Ivanka Trump is getting a lot of sh*t for standing by her dad.
After supporting Donald Trump despite all his abhorrent actions and controversial comments, the 35-year-old is being called out by a group of artists who have works displayed in her posh pad in New York.
Curator Alison Gingeras, dealer Bill Powers, artist Jonathan Horowitz, and others founded an organization called Halt Action Group, or HAG, which has since launched a campaign called “Dear Ivanka.”
The initiative is protesting in the form of Instagram posts to alert the businesswoman’s attention to all the horrible sh*t everyone’s anticipating from the President-elect and to attempt to inspire her “to answer for some of the hypocrisy she embodies,” as Miz Gingeras told Bloomberg.
Alison told the outlet that HAG has reached out to the artists whose work is flaunted and proudly displayed on Miz Trump’s IG, in an effort to “thwart the normalization of what was unfolding in front of our eyes.”
Many such artists support the group’s movement. Alex Da Corte took to the photo-sharing site to bluntly tell Ivanka he doesn’t want to be associated with her, captioning a photo of the blonde posing with his work:
“Dear @Ivankatrump please get my work off of your walls. I am embarrassed to be seen with you.”
Artist Alex Israel — whose work can be seen behind the mogul’s dining room table — penned a more encouraging plea to the First Daughter-Elect, writing:
“Please stand with artists and so many people around the world who believe that America means equality for all people.”
While Nate Lowman‘s “bullet hole” silkscreen hangs behind Ivanka’s piano, he joined other artists in a protest march a few — organized by HAG a few weeks ago — outside a building owned by husband Jared Kushner‘s family.
But on Thursday, the group exclaimed that Donald Trump’s supporters have now threatened the safety of the opposing artists in a lengthy IG post (below):
Dear Ivanka, Fans of the Trump brand are threatening the lives and safety of artists who’ve expressed concern regarding the inclusion of their work in your collection. It must be difficult to collect the living. We’re so unwieldy, aren’t we? But that’s the game, right? The collecting game? Buying ‘cool’ from people deemed ‘cool’ by culture and exploiting all that cool stuff as set dressing in your instamercial for cheap things and fraudulent poses.
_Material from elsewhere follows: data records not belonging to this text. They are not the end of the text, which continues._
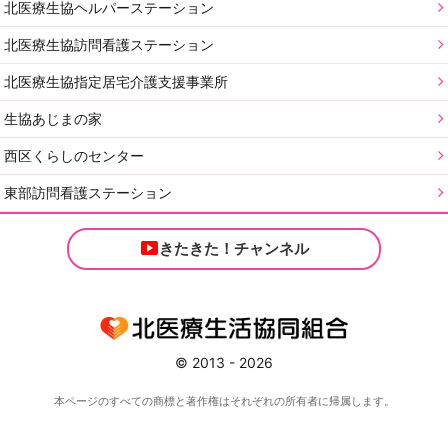
北医療生協ヘルパーステーション
北医療生協訪問看護ステーション
北医療生協指定居宅介護支援事業所
生協あじまの家
西区くらしのセンター
東部訪問看護ステーション
きたきた！チャンネル
© 2013 - 2026
本ページのすべての商標と著作権はそれぞれの所有者に帰属します。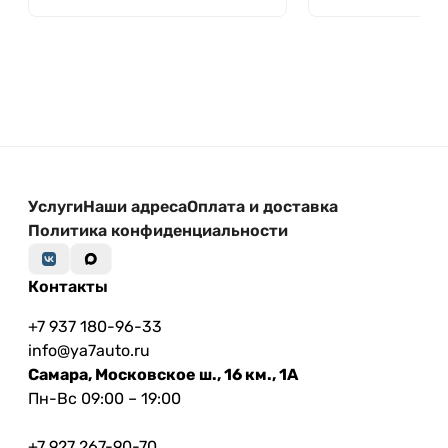
Услуги
Наши адреса
Оплата и доставка
Политика конфиденциальности
Контакты
+7 937 180-96-33
info@ya7auto.ru
Самара, Московское ш., 16 км., 1А
Пн-Вс 09:00 – 19:00
+7 927 267-90-70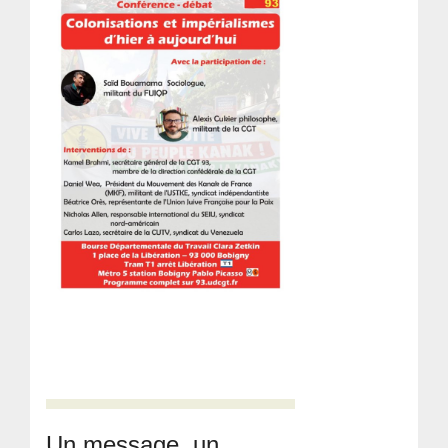
Un message, un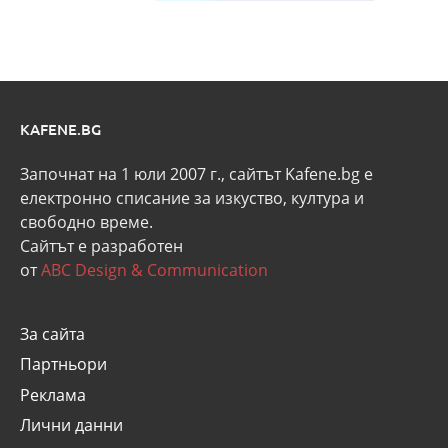
KAFENE.BG
Започнат на 1 юли 2007 г., сайтът Kafene.bg e
eлектронно списание за изкуство, култура и
свободно време.
Сайтът е разработен
от
ABC Design & Communication
За сайта
Партньори
Реклама
Лични данни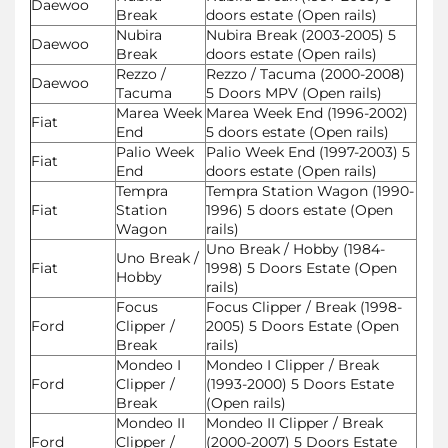
Daewoo
Break
doors estate (Open rails)
Nubira
Nubira Break (2003-2005) 5
Daewoo
Break
doors estate (Open rails)
Rezzo /
Rezzo / Tacuma (2000-2008)
Daewoo
Tacuma
5 Doors MPV (Open rails)
Marea Week
Marea Week End (1996-2002)
Fiat
End
5 doors estate (Open rails)
Palio Week
Palio Week End (1997-2003) 5
Fiat
End
doors estate (Open rails)
Tempra
Tempra Station Wagon (1990-
Fiat
Station
1996) 5 doors estate (Open
Wagon
rails)
Uno Break / Hobby (1984-
Uno Break /
Fiat
1998) 5 Doors Estate (Open
Hobby
rails)
Focus
Focus Clipper / Break (1998-
Ford
Clipper /
2005) 5 Doors Estate (Open
Break
rails)
Mondeo I
Mondeo I Clipper / Break
Ford
Clipper /
(1993-2000) 5 Doors Estate
Break
(Open rails)
Mondeo II
Mondeo II Clipper / Break
Ford
Clipper /
(2000-2007) 5 Doors Estate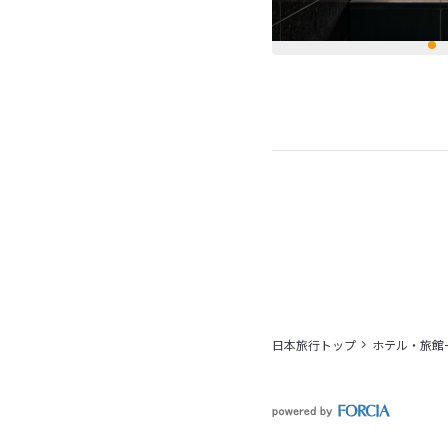
日本旅行トップ
ホテル・旅館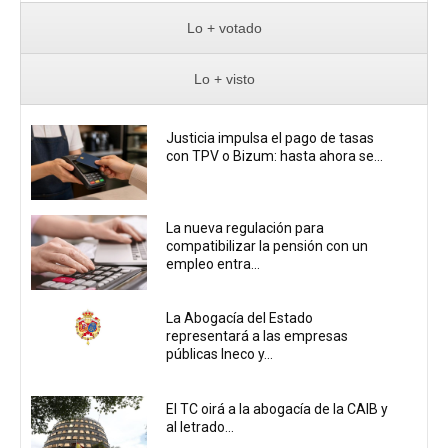
Lo + votado
Lo + visto
Justicia impulsa el pago de tasas
con TPV o Bizum: hasta ahora se...
La nueva regulación para
compatibilizar la pensión con un
empleo entra...
La Abogacía del Estado
representará a las empresas
públicas Ineco y...
El TC oirá a la abogacía de la CAIB y
al letrado...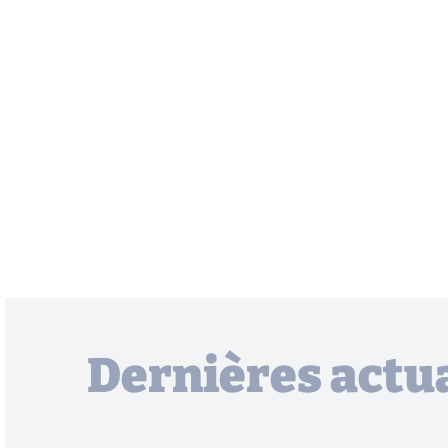
Dernières actua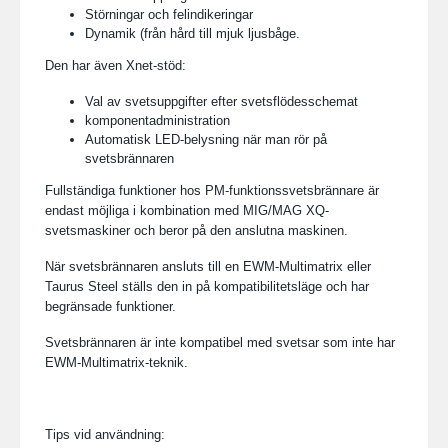
Störningar och felindikeringar
Dynamik (från hård till mjuk ljusbåge.
Den har även Xnet-stöd:
Val av svetsuppgifter efter svetsflödesschemat
komponentadministration
Automatisk LED-belysning när man rör på
svetsbrännaren
Fullständiga funktioner hos PM-funktionssvetsbrännare är
endast möjliga i kombination med MIG/MAG XQ-
svetsmaskiner och beror på den anslutna maskinen.
När svetsbrännaren ansluts till en EWM-Multimatrix eller
Taurus Steel ställs den in på kompatibilitetsläge och har
begränsade funktioner.
Svetsbrännaren är inte kompatibel med svetsar som inte har
EWM-Multimatrix-teknik.
Tips vid användning: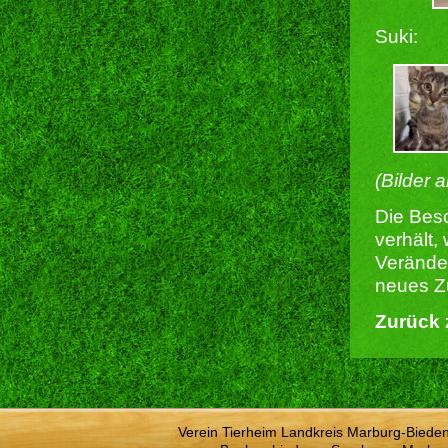
Suki:
(Bilder 
Die Besc
verhält,
Verände
neues Z
Zurück 
Verein Tierheim Landkreis Marburg-Bieden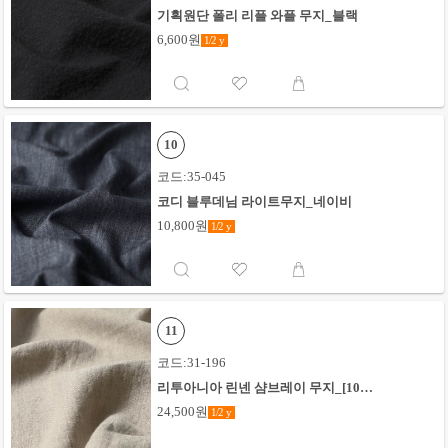
기획원단 폴리 리플 와플 무지_블랙
6,600원
1/2
y
10
코드:35-045
코디 블루데님 라이트무지_네이비
10,800원
1/2
y
11
코드:31-196
리투아니아 린넨 샴브레이 무지_[10]
키나리
24,500원
1/2
y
Objects become cool because the people who make them are iconoclasts. They live loudly. They work hard. They resist and embrace all the right things while infecting imaginations with pleasure and joy. They will neither acknowledge nor be silenced by the mud your supporters so fluently traffic in. Cool, Dear Ivanka, is not passive. Cool is active, and when you exploit, for social capital, a cool that is not yours, you will surely hear from those to whom it belongs. When you stand beside a canvas, snap an image, filter it and sprinkle your post with a dusting of hashtags, you are standing beside, snapping, filtering, and dusting an intimate extension of a living, working person; one who’s right there beside you, and is so, so cool. But what’s even cooler is having the agency to call the power of capital into question, to ask where all that money came from, who it serves, who it oppresses. What’s cooler is resisting a destructive ideology bent on isolating America, placing power in the hands of a corporate elite, and denying transparency to, or interrogation by the public. Cool is telling you that what your family represents is quite literally fascism. And cool, Dear Ivanka, is never quiet.A photo posted by Halt Action Group (@dear_ivanka) on Dec 22, 2016 at 9:07am PST
What do U make of all this, Perezcious readers?!